Wind executives said Monday that these caps made a difference – the company reduced its roaming rates significantly in August, cutting the price for data to five cents a megabyte, down from $1. But they argued that wholesale caps tied to the retail rates charged by the incumbent players Rogers Communications Inc., BCE Inc. and Telus Corp. still "need to be substantially lower." (BCE owns 15 per cent of The Globe and Mail.)
Executives from fellow new entrant Mobilicity, which is under creditor protection, said on Monday that had the caps been in place when it launched, it would have saved "millions and millions and millions of dollars and been in a much healthier position." Mobilicity is also asking the CRTC to set lower rates.
Although the focus of the hearing is on the wholesale market, Peter Menzies, vice-chair of telecommunications at the CRTC, pushed executives from Wind to address apparent signs of healthy competition at the retail level.
Mr. Menzies noted that Wind has actually won more customers in recent quarters than Rogers and pointed to evidence that the annual overall "churn rate," or rate of customer turnover, in recent years has been about 20 per cent.
Mr. Lockie attributed some of Wind's subscriber wins to "pent-up dissatisfaction with the incumbents."
"People are looking for an alternative to them and that is something we've benefited from," he said.
Mr. Menzies also noted that the Big Three spend significant amounts on marketing to fight for subscribers, running hundreds of print advertisements and dozens of television and radio spots last year.
"Banging garbage can lids together and buying ad space and comparing networks and so on – that's all well and good. … but when you look at the pricing, [the incumbents] are virtually indistinguishable," Mr. Lockie responded. "I think if they really were rivalrous, what they would do is compete on price and that's something you don't see."

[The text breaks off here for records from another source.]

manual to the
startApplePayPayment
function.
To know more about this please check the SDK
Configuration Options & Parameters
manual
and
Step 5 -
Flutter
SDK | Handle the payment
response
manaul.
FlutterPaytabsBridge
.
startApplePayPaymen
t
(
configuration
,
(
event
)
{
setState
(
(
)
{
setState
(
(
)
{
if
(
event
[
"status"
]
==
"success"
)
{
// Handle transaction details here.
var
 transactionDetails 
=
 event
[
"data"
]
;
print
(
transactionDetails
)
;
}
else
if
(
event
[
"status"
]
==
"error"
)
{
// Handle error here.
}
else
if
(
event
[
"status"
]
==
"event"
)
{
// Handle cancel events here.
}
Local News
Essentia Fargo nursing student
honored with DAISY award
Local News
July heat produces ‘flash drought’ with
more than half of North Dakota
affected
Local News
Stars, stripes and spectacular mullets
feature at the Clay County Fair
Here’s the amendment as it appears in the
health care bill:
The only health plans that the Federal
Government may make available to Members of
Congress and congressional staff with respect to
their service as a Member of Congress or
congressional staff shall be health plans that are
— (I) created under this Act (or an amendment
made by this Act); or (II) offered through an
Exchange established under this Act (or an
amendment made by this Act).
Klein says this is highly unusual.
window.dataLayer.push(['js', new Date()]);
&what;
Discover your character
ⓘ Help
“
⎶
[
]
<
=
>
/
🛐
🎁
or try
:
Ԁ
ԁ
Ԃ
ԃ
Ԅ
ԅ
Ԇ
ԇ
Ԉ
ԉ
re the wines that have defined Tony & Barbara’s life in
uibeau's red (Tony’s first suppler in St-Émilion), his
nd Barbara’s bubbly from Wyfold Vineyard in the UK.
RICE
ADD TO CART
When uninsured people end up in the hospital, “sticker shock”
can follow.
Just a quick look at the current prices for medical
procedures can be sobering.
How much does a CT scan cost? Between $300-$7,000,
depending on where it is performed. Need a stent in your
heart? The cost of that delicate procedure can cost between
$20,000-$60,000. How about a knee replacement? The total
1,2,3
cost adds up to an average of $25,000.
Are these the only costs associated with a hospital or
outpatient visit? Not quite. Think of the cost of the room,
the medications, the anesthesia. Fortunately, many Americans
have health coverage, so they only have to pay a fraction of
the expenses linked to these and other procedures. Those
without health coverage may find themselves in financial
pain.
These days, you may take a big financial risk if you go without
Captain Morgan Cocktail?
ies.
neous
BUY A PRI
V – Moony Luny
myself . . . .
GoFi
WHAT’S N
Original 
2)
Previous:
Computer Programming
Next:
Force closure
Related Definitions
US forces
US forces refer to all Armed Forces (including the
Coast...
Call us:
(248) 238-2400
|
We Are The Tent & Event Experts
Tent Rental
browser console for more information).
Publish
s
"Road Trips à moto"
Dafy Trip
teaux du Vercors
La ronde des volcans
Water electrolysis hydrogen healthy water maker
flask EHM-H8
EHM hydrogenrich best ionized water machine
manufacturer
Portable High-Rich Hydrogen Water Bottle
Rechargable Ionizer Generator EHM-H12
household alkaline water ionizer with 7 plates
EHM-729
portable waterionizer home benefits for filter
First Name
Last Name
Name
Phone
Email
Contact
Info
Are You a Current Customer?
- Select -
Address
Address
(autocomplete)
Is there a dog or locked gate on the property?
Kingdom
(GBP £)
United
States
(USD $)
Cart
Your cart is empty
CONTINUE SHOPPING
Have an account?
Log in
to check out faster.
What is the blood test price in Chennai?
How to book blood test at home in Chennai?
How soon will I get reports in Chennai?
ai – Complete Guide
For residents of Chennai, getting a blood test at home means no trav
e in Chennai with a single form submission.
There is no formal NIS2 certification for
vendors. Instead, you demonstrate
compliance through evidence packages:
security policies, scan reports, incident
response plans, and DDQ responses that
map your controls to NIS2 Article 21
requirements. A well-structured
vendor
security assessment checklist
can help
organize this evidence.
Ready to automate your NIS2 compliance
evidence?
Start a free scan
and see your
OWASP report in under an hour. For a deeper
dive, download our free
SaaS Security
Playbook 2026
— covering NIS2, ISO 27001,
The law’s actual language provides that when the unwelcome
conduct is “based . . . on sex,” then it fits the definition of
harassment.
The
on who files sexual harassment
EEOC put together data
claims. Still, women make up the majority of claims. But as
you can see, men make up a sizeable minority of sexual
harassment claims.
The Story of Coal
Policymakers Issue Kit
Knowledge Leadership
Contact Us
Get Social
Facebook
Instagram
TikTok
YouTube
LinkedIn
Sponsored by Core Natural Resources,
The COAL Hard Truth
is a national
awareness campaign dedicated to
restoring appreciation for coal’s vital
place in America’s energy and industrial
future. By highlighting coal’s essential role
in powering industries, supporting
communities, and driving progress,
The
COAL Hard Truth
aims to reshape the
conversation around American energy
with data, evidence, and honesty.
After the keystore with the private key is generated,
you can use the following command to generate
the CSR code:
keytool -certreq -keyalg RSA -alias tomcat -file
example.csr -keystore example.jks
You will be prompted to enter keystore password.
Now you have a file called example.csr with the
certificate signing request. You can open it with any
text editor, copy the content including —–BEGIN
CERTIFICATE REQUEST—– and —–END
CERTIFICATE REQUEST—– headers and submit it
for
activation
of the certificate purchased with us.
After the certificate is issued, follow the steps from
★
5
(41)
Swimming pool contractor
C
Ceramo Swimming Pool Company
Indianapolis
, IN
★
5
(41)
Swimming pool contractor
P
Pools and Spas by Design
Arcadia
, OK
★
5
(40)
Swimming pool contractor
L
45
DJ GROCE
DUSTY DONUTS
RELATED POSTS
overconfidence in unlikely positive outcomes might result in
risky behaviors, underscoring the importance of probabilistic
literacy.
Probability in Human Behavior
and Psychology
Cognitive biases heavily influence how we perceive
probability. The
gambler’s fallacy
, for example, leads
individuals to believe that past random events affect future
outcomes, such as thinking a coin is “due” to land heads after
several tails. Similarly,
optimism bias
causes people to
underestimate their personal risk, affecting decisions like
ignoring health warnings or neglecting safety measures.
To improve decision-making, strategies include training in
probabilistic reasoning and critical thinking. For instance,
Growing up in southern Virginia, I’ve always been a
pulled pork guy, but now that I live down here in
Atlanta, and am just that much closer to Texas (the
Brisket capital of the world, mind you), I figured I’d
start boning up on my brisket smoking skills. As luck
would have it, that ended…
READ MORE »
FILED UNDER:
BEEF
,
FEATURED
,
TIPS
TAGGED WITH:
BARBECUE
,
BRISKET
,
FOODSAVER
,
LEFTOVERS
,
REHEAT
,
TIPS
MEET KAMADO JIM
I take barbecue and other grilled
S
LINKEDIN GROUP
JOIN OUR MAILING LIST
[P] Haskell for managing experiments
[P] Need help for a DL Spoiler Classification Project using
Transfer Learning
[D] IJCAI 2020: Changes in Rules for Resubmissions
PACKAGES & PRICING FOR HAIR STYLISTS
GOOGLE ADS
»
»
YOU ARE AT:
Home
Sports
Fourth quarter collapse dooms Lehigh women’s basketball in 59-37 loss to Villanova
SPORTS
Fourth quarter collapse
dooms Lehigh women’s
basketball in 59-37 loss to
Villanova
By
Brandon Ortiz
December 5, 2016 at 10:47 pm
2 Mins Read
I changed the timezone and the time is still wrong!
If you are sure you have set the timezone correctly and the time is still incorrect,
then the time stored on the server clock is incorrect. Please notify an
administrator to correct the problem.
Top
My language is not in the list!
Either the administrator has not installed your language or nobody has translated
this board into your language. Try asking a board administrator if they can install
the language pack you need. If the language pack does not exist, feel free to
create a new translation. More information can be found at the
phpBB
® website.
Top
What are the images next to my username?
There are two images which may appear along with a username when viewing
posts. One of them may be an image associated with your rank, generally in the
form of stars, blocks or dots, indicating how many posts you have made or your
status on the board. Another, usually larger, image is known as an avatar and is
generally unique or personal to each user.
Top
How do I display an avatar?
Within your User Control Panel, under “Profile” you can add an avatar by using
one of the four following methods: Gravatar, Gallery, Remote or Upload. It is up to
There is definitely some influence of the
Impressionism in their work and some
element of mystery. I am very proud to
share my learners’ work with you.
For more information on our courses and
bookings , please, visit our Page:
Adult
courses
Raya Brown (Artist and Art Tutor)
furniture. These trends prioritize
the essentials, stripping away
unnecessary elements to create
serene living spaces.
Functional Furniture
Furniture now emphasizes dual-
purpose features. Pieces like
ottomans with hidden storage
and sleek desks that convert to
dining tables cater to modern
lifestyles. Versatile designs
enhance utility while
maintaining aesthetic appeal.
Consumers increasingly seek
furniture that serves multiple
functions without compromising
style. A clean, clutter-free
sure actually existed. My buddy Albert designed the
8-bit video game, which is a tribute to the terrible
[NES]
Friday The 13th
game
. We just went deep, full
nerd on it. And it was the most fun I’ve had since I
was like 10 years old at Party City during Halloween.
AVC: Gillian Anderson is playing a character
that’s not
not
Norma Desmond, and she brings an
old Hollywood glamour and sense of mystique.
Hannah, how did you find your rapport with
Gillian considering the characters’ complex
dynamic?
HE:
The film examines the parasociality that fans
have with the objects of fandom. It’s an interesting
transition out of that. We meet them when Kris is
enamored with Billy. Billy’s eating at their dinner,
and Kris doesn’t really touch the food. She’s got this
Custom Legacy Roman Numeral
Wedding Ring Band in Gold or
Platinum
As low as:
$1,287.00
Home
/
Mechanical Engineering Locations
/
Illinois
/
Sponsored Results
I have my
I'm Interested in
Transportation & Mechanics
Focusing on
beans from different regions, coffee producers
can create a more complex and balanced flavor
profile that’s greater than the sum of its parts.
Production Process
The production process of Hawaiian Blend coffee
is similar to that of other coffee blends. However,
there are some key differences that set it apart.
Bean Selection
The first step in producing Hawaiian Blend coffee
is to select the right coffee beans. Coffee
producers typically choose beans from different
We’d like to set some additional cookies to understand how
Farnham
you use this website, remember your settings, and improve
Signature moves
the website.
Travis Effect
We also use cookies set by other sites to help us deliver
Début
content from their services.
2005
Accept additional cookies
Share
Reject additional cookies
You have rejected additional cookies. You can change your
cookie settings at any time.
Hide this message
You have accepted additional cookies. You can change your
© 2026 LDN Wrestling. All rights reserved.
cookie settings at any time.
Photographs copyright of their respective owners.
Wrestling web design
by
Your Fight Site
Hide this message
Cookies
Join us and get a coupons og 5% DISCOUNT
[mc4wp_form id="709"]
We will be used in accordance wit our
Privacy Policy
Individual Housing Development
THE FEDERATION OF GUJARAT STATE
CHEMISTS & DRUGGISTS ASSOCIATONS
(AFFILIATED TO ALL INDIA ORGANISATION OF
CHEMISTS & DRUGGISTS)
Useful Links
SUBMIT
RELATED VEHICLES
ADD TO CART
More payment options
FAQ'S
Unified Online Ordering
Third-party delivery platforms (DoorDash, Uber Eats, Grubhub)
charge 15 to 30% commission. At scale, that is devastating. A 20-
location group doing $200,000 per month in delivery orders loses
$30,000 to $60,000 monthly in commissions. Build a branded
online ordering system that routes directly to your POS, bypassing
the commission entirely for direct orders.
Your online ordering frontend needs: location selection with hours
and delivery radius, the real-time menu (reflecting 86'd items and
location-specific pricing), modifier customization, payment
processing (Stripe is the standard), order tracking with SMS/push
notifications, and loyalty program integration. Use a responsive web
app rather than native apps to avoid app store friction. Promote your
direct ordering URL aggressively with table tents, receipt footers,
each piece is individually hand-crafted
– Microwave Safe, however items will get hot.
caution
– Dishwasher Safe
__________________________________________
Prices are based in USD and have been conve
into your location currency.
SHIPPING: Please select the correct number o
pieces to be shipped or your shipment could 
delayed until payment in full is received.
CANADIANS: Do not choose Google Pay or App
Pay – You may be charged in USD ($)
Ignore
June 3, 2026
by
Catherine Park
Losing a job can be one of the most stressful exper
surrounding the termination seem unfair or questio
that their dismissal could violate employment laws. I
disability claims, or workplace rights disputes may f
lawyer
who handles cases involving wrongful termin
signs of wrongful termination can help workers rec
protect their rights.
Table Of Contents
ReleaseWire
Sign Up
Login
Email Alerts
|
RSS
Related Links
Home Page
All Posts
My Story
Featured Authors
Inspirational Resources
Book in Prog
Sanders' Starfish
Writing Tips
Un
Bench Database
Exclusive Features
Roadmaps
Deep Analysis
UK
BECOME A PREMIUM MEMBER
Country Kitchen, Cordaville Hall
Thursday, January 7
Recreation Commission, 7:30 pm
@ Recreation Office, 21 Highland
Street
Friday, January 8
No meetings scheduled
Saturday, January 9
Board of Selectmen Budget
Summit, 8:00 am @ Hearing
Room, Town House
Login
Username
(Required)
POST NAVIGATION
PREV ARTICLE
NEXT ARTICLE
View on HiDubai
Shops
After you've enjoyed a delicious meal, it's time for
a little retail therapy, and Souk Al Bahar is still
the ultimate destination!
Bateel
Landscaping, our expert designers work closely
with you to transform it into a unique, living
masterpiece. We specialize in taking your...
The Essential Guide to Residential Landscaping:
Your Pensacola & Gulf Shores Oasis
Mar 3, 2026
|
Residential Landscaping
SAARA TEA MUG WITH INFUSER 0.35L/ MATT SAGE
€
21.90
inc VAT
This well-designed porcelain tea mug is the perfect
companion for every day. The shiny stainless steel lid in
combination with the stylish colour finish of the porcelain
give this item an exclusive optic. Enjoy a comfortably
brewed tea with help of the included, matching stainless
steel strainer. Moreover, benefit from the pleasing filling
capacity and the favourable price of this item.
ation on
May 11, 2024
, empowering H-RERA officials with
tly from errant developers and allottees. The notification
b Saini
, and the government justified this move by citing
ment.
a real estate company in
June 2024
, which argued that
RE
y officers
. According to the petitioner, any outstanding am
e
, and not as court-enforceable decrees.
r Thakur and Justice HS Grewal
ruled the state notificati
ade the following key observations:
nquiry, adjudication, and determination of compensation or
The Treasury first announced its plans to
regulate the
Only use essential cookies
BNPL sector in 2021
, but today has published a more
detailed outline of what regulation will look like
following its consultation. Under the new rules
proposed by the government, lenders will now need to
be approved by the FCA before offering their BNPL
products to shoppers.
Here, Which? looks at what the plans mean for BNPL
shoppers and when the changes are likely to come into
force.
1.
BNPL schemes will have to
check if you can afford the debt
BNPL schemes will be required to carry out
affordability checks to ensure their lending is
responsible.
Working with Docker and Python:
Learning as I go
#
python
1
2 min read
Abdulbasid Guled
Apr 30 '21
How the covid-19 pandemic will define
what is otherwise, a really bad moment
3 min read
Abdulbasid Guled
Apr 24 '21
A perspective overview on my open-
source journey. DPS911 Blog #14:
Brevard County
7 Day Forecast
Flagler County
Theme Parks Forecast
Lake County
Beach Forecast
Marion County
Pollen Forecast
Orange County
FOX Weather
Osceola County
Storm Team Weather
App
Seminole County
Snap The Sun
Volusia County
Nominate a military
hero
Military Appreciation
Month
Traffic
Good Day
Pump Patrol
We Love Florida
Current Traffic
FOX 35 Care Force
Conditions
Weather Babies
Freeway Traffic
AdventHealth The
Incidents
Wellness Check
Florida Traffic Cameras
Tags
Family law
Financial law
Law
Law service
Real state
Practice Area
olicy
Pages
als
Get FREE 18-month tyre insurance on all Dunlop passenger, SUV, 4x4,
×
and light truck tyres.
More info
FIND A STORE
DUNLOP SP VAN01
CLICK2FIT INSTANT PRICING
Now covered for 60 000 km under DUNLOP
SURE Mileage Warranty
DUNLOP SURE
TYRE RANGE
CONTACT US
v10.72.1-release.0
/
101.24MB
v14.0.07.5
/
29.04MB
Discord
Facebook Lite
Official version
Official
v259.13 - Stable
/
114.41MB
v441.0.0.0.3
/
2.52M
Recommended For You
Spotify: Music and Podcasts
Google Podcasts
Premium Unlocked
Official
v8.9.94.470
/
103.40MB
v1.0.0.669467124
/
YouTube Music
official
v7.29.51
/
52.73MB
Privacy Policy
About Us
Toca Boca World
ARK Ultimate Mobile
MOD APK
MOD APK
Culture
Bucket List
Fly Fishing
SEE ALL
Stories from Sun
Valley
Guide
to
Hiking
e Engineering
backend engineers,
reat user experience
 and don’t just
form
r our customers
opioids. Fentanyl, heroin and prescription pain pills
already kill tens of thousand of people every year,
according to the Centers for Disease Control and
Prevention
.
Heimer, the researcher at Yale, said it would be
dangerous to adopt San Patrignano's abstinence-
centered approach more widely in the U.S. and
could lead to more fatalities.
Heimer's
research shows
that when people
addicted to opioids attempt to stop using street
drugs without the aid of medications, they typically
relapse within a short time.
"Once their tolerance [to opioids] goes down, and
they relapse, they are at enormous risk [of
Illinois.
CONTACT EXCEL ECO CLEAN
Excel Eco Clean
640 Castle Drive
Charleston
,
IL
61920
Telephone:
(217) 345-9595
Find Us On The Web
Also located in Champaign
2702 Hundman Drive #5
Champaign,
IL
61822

Earlier in the day, representatives from the Competition Bureau urged the CRTC to implement regulatory measures to curb the incumbent players' ability to raise the rates they charge competitors for wholesale services.
The bureau filed an expert report with the commission arguing that the Big Three are making "above-normal returns on their investments, consistent with the exercise of market power."
Montreal-based cable and Internet provider Cogeco Cable Inc. also appeared at the hearing to argue in favour of regulations to support a mobile virtual network operator or "MVNO" model.